Johnson & Johnson has announced that the Medicines and Healthcare products Regulatory Agency (MHRA) has granted marketing authorization for BALVERSA ® ▼ (erdafitinib) as a monotherapy for the treatment of adults with unresectable or metastatic urothelial carcinoma (UC), the most common form of bladder cancer. Specifically, the indication covers eligible patients harboring susceptible fibroblast growth factor receptor 3 ( FGFR3 ) genetic alterations, who have previously received at least one line of therapy containing a programmed death receptor-1 (PD-1) or programmed death-ligand 1 (PD-L1) inhibitor in the unresectable or metastatic treatment setting. Approximately 10,500 people in the UK are diagnosed with bladder cancer every year, which equates to 29 people per day.

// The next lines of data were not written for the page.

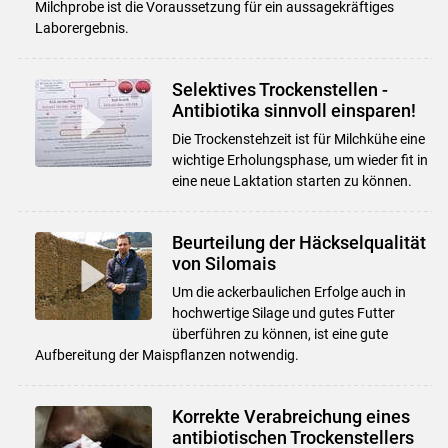
Milchprobe ist die Voraussetzung für ein aussagekräftiges
Laborergebnis.
Selektives Trockenstellen -
Antibiotika sinnvoll einsparen!
Die Trockenstehzeit ist für Milchkühe eine
wichtige Erholungsphase, um wieder fit in
eine neue Laktation starten zu können.
Beurteilung der Häckselqualität
von Silomais
Um die ackerbaulichen Erfolge auch in
hochwertige Silage und gutes Futter
überführen zu können, ist eine gute
Aufbereitung der Maispflanzen notwendig.
Korrekte Verabreichung eines
antibiotischen Trockenstellers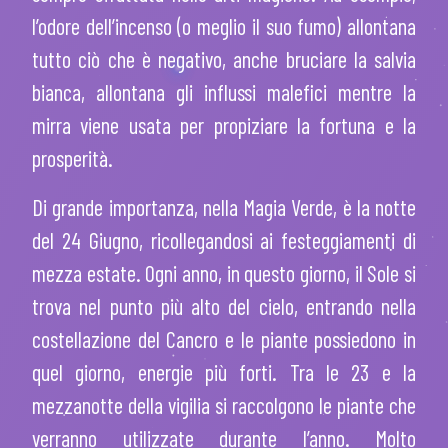
l’odore dell’incenso (o meglio il suo fumo) allontana
tutto ciò che è negativo, anche bruciare la salvia
bianca, allontana gli influssi malefici mentre la
mirra viene usata per propiziare la fortuna e la
prosperità.
Di grande importanza, nella Magia Verde, è la notte
del 24 Giugno, ricollegandosi ai festeggiamenti di
mezza estate. Ogni anno, in questo giorno, il Sole si
trova nel punto più alto del cielo, entrando nella
costellazione del Cancro e le piante possiedono in
quel giorno, energie più forti. Tra le 23 e la
mezzanotte della vigilia si raccolgono le piante che
verranno utilizzate durante l’anno. Molto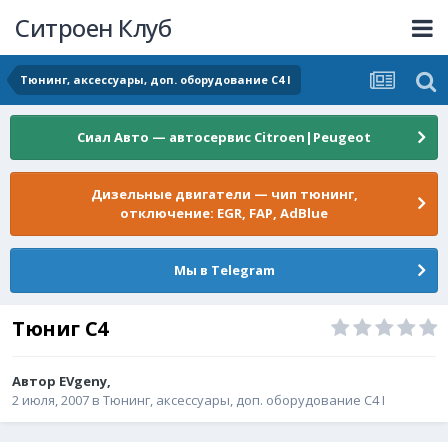
Ситроен Клуб
Тюнинг, аксессуары, доп. оборудование C4 I
Сиал Авто — автосервис Citroen|Peugeot
Дизельные двигатели — чип тюнинг,
отключение: EGR, FAP, AdBlue
Мы в Telegram
Тюниг C4
Автор
EVgeny
,
2 июля, 2007
в
Тюнинг, аксессуары, доп. оборудование C4 I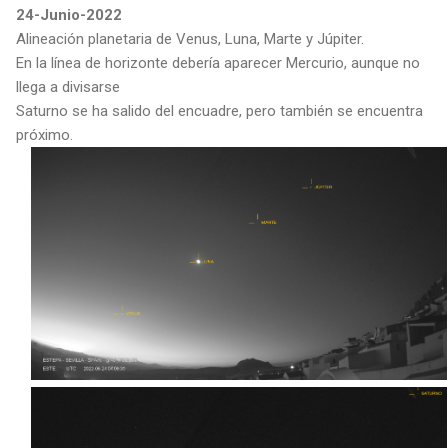
24-Junio-2022
Alineación planetaria de Venus, Luna, Marte y Júpiter.
En la línea de horizonte debería aparecer Mercurio, aunque no
llega a divisarse
Saturno se ha salido del encuadre, pero también se encuentra
próximo.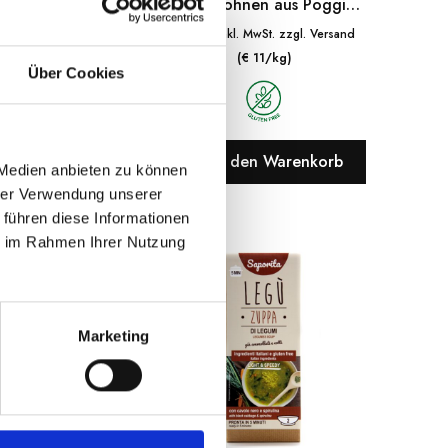
 Non È Pasta
Ackerbohnen aus Poggio
Aquilone
€
5.50
nkl. MwSt. zzgl. Versand
inkl. MwSt. zzgl. Versand
(€ 22/kg)
(€ 11/kg)
Über Cookies
n den Warenkorb
In den Warenkorb
 Medien anbieten zu können
hrer Verwendung unserer
 führen diese Informationen
ie im Rahmen Ihrer Nutzung
Marketing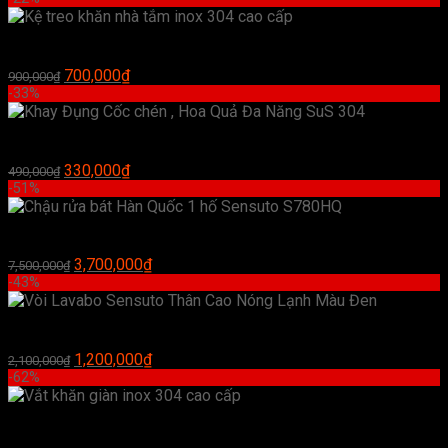
Kệ treo khăn nhà tắm inox 304 cao cấp
Giá
Giá
700,000
₫
900,000
₫
gốc
hiện
-33%
là:
tại
900,000₫.
là:
Khay Đụng Cốc chén , Hoa Quả Đa Năng SuS 304
700,000₫.
Giá
Giá
330,000
₫
490,000
₫
gốc
hiện
-51%
là:
tại
490,000₫.
là:
Chậu rửa bát Hàn Quốc 1 hố Sensuto S780HQ
330,000₫.
Giá
Giá
3,700,000
₫
7,500,000
₫
gốc
hiện
-43%
là:
tại
7,500,000₫.
là:
Vòi Lavabo Sensuto Thân Cao Nóng Lạnh Màu Đen
3,700,000₫.
Giá
Giá
1,200,000
₫
2,100,000
₫
gốc
hiện
-62%
là:
tại
2,100,000₫.
là:
Vắt khăn giàn inox 304 cao cấp
1,200,000₫.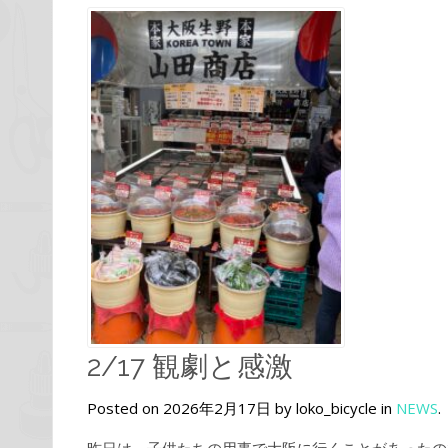
2/17 観劇と感激
Posted on 2026年2月17日 by loko_bicycle in
NEWS
.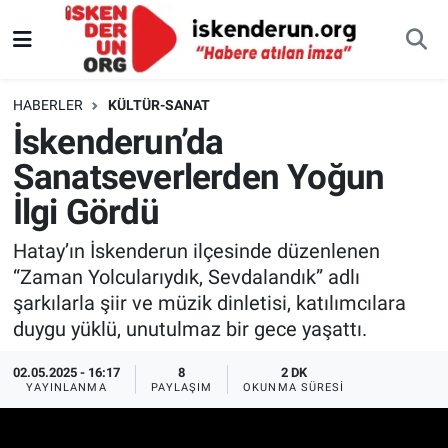
HABERLER
KÜLTÜR-SANAT
İskenderun’da
Sanatseverlerden Yoğun
İlgi Gördü
Hatay’ın İskenderun ilçesinde düzenlenen
“Zaman Yolcularıydık, Sevdalandık” adlı
şarkılarla şiir ve müzik dinletisi, katılımcılara
duygu yüklü, unutulmaz bir gece yaşattı.
02.05.2025 - 16:17
8
2 DK
YAYINLANMA
PAYLAŞIM
OKUNMA SÜRESI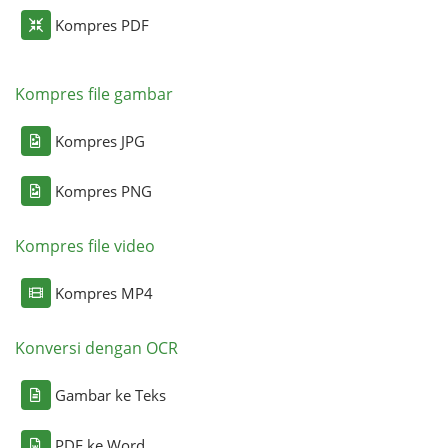
Kompres PDF
Kompres file gambar
Kompres JPG
Kompres PNG
Kompres file video
Kompres MP4
Konversi dengan OCR
Gambar ke Teks
PDF ke Word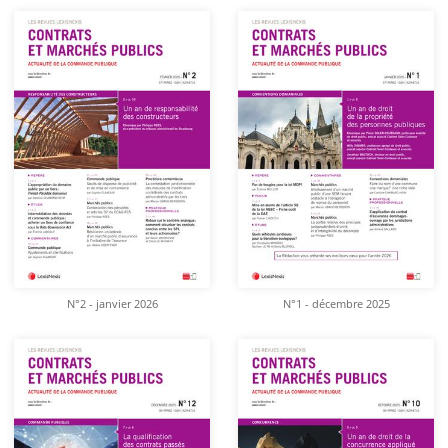
N°2 - janvier 2026
N°1 - décembre 2025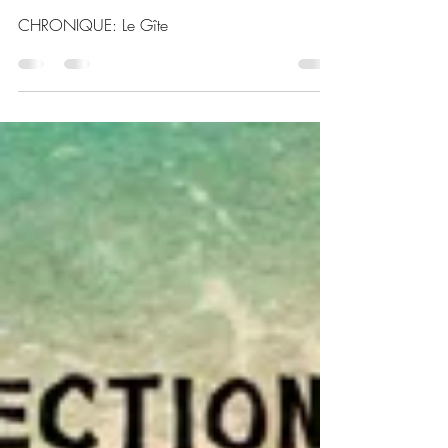
29 juin
Chronique
CHRONIQUE: Le Gîte
CHRONIQUE: Le Gîte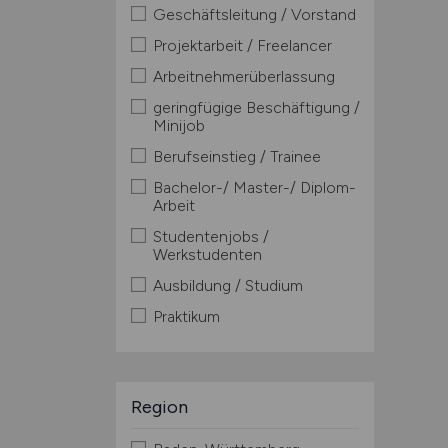
Geschäftsleitung / Vorstand
Projektarbeit / Freelancer
Arbeitnehmerüberlassung
geringfügige Beschäftigung /
Minijob
Berufseinstieg / Trainee
Bachelor-/ Master-/ Diplom-
Arbeit
Studentenjobs /
Werkstudenten
Ausbildung / Studium
Praktikum
Region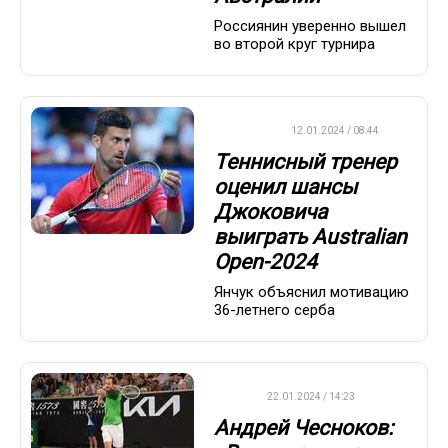
Россиянин уверенно вышел
во второй круг турнира
ТЕННИС
12.01.2024 / 08:44
Теннисный тренер
оценил шансы
Джоковича
выиграть Australian
Open-2024
Янчук объяснил мотивацию
36-летнего серба
ATP
22.01.2024 / 14:23
Андрей Чесноков: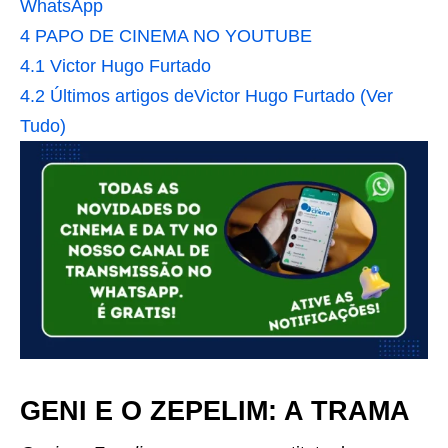
WhatsApp
4
PAPO DE CINEMA NO YOUTUBE
4.1
Victor Hugo Furtado
4.2
Últimos artigos deVictor Hugo Furtado (Ver
Tudo)
GENI E O ZEPELIM: A TRAMA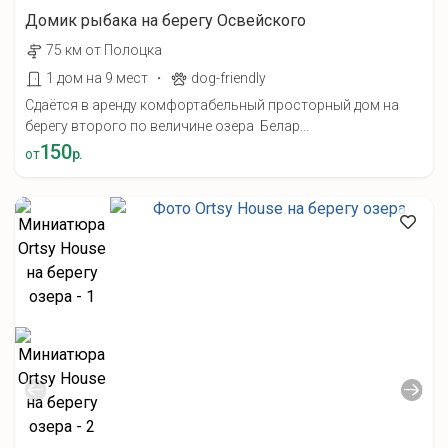
Домик рыбака на берегу Освейского
75 км от Полоцка
·
1 дом на 9 мест
dog-friendly
Сдаётся в аренду комфортабельный просторный дом на
берегу второго по величине озера Белар...
150
от
р.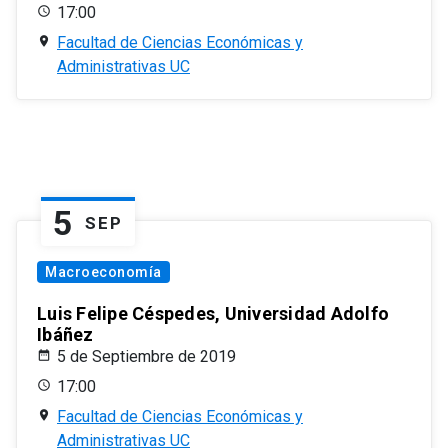
17:00
Facultad de Ciencias Económicas y
Administrativas UC
5
SEP
Macroeconomía
Luis Felipe Céspedes, Universidad Adolfo
Ibáñez
5 de Septiembre de 2019
17:00
Facultad de Ciencias Económicas y
Administrativas UC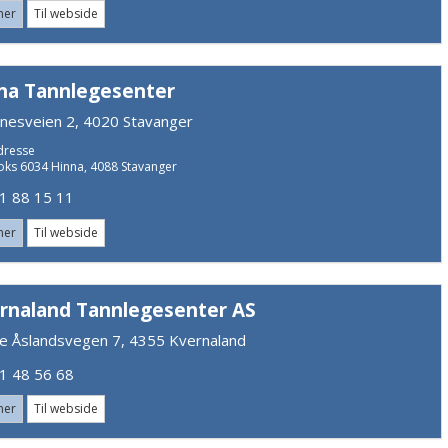
mer
Til webside
na Tannlegesenter
nesveien 2, 4020 Stavanger
dresse
oks 6034 Hinna, 4088 Stavanger
 88 15 11
mer
Til webside
rnaland Tannlegesenter AS
e Åslandsvegen 7, 4355 Kvernaland
 48 56 68
mer
Til webside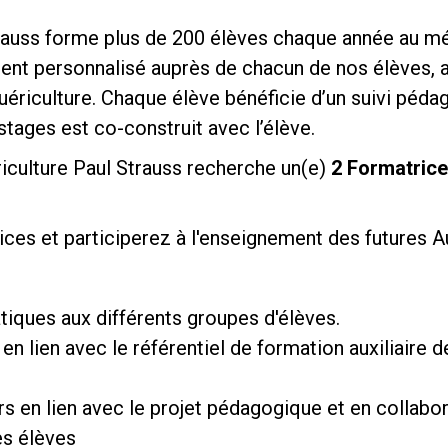
rauss forme plus de 200 élèves chaque année au méti
t personnalisé auprès de chacun de nos élèves, au 
uériculture. Chaque élève bénéficie d’un suivi péda
 stages est co-construit avec l’élève.
riculture Paul Strauss recherche un(e)
2
Formatric
ces et participerez à l'enseignement des futures Aux
tiques aux différents groupes d'élèves.
en lien avec le référentiel de formation auxiliaire 
rs en lien avec le projet pédagogique et en collabor
es élèves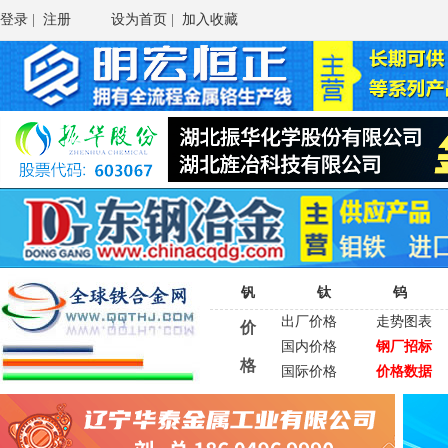
登录
|
注册
设为首页
|
加入收藏
钒
钛
钨
出厂价格
走势图表
价
国内价格
钢厂招标
格
国际价格
价格数据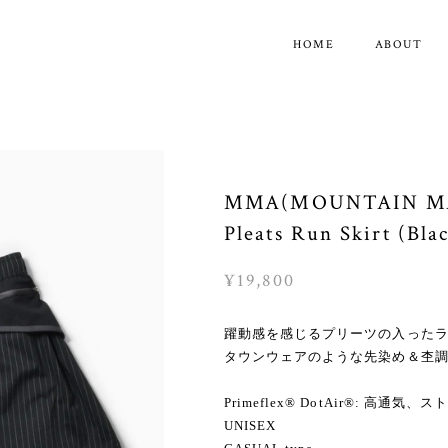
HOME
ABOUT
MMA(MOUNTAIN MA
Pleats Run Skirt (Bla
¥19,800
躍動感を感じるプリーツの入った
タウンウェアのような先染め＆杢調「Pri
Primeflex® DotAir®: 高通
UNISEX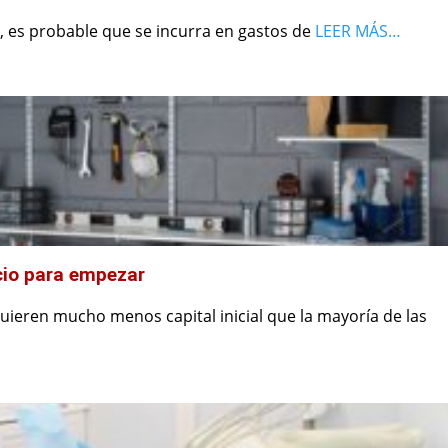
, es probable que se incurra en gastos de
LEER MÁS…
cio para empezar
ieren mucho menos capital inicial que la mayoría de las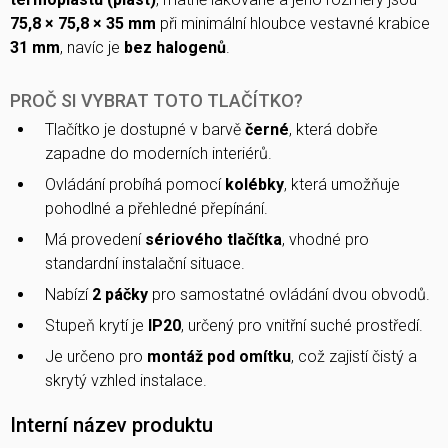
75,8 × 75,8 × 35 mm
při minimální hloubce vestavné krabice
31 mm
, navíc je
bez halogenů
.
PROČ SI VYBRAT TOTO TLAČÍTKO?
Tlačítko je dostupné v barvě
černé
, která dobře
zapadne do moderních interiérů.
Ovládání probíhá pomocí
kolébky
, která umožňuje
pohodlné a přehledné přepínání.
Má provedení
sériového tlačítka
, vhodné pro
standardní instalační situace.
Nabízí
2 páčky
pro samostatné ovládání dvou obvodů.
Stupeň krytí je
IP20
, určený pro vnitřní suché prostředí.
Je určeno pro
montáž pod omítku
, což zajistí čistý a
skrytý vzhled instalace.
Interní název produktu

Around 20 percent of people with advanced or metastatic bladder cancer have FGFR3 alterations, which can drive the growth of cancer cells. “Patients living with this advanced stage of bladder cancer, and whose tumors harbor FGFR3 alterations, require access to innovative precision therapies that can target the specific characteristics of their disease,” said Professor Alison Birtle, Consultant Oncologist and Honorary Clinical Professor, Lancashire Teaching Hospitals NHS Foundation Trust. “Unfortunately, until now, there have been limited treatment options available for this group of patients, which may affect not only their prognosis , but their wellbeing and quality of life.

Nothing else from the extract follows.